The third option is to directly download one of our pre-created LSA spaces provided at http://www.lingexp.uni-tuebingen.de/z2/LSAspaces. This website contains, amongst others, LSA spaces built from collections of blog entries in German, English and Dutch. It also provides an LSA space created from the TASA (Touchstone Applied Science Associates, Inc.) corpus, which consists of 37,651 different documents covering a broad variety of different topics (such as Literature, Arts, Science, Economics and Social Studies). This LSA space contains 92,393 different terms. This TASA LSA space will be used for code examples in the remainder of this article.

All the LSA spaces from http://www.lingexp.uni-tuebingen.de/z2/LSAspaces can be loaded in the R workspace as matrix objects via the following commands:

figure d

Computing similarities

A very basic feature of LSA is that it allows for computations of similarities of different words as well as different documents. A comparison of words and documents is also possible, because LSA represents both in a single semantic space. The LSA homepage (http://lsa.colorado.edu/) allows for comparisons between one or multiple words in the Matrix Comparison, One-To-Many Comparison and Pairwise Comparison applications. It also allows for the comparison of documents and/ or sentences in the Sentence Comparison application. For information on the LSA homepage, see Dennis (2007).

LSAfun provides four specialized functions for different basic similarity computations:

  • Cosine() computes the cosine similarity between two single words

  • multicos() computes all pairwise word similarities for two lists of words

  • costring() computes the similarity between two documents consisting of multiple words

  • multicostring() computes the similarities between a document and a list of single words

As stated above, the vector representation for a document is computed by summing up all the vectors for all the words in the document. The similarity functions for documents then use this vector representation to compute similarities. Table 1 gives examples of how these function are actually used in R. These examples also demonstrate that combining LSAfun with the TASA LSA space gives adequate results.

The functionalities presented in this section can also be obtained by working with the query() and cosine() commands implemented in the lsa package by Wild (2011). However, while these require some additional programming, the functions in LSAfun are designed to directly provide those functionalities without programming requirements.

Table 1 Code examples for similarity functions

Neighborhood computations

The LSA homepage also provides an application called Near Neighbors. This application takes single words or documents as input and computes their nearest neighbors, i.e. the words with the largest LSA cosine to this input. In LSAfun, this functionality is implemented in the function neighbors. A more generalized version of the neighbors() function is the choose.target() function. This provides the possibility to not just compute the nearest words to a given input, but to randomly sample words within any given range of similarity to the input. Both functions take single words as well as documents as an input. Table 2 shows how the neighborhood functions are used. A similar functionality is implemented in the lsa package with the function associate(), which gives all words to a given word with a similarity above a certain threshold.

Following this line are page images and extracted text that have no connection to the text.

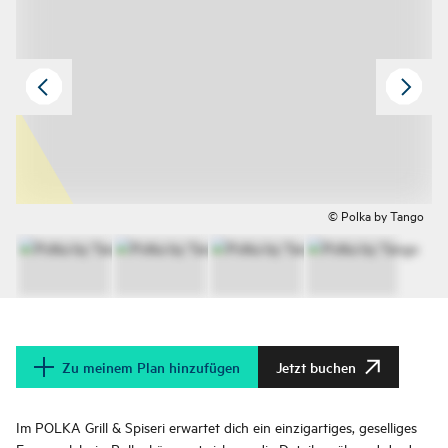
© Polka by Tango
Zu meinem Plan hinzufügen
Jetzt buchen
Im POLKA Grill & Spiseri erwartet dich ein einzigartiges, geselliges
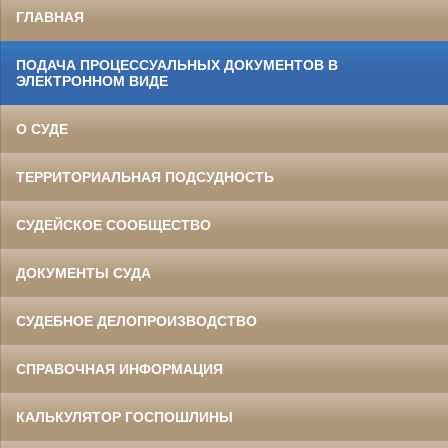
ГЛАВНАЯ
ПОДАЧА ПРОЦЕССУАЛЬНЫХ ДОКУМЕНТОВ В
ЭЛЕКТРОННОМ ВИДЕ
О СУДЕ
ТЕРРИТОРИАЛЬНАЯ ПОДСУДНОСТЬ
СУДЕЙСКОЕ СООБЩЕСТВО
ДОКУМЕНТЫ СУДА
СУДЕБНОЕ ДЕЛОПРОИЗВОДСТВО
СПРАВОЧНАЯ ИНФОРМАЦИЯ
КАЛЬКУЛЯТОР ГОСПОШЛИНЫ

Table 2 Code examples for the neighborhood, plot, and MDS functions

Plots and multidimensional scaling

An additional feature of LSAfun is the possibility to generate plots that allow one to actually have a look on one’s semantic space. Note that the Word-2-Word package (Kievit-Kylar & Jones, 2012) is a specialized software for exactly this purpose and implements, amongst others, the features presented here.

Since semantic spaces are typically high-dimensional, they usually cannot be plotted as a whole. Instead, the functions plot_neighbors() and plot_wordlist() plot subsets of the semantic space: Either the neighborhood of a given word (or document), or the similarity structure for a given list of words. This is achieved by means of four steps:

  1. 1.

    The nearest n words to the given input are computed (for plot_neighbors() only)

  2. 2.

    All cosine values between all of these n neighbors plus the original input are computed and stored in a (n+1) ×(n+1) matrix (for plot_neighbors()); if the function plot_wordlist() is used, all pairwise similarities between the given words in the list are computed and stored in a cosine matrix)

  3. 3.

    Either a principal component analysis (PCA) (Mardia, Kent, & Bibby, 1979), or a multidimensional sclaing (MDS) is applied to this cosine matrix

  4. 4.

    The resulting matrix is truncated to two or three dimensions, so a two- or three-dimensional vector is assigned to each of the n neighbors and the input

The two- or three-dimensional vectors are then plotted in either a two-dimensional plot, or in a dynamic three-dimensional plot using the R-package rgl (Adler et al., 2014). However, when using these functions a user should always be aware of the fact that what is plotted is just a subset of the actual semantic space. Furthermore, it is only a low-dimensional approximation to this high-dimensional subset. Table 2 shows how the plot and MDS functions are used in R, and Fig. 1 gives an impression of the results of plot_neighbors(). Figure 2 gives the results of a two-dimensional MDS that was applied to a list containing words from four different semantic categories (cats, food, university, and vehicles), using plot_wordlist().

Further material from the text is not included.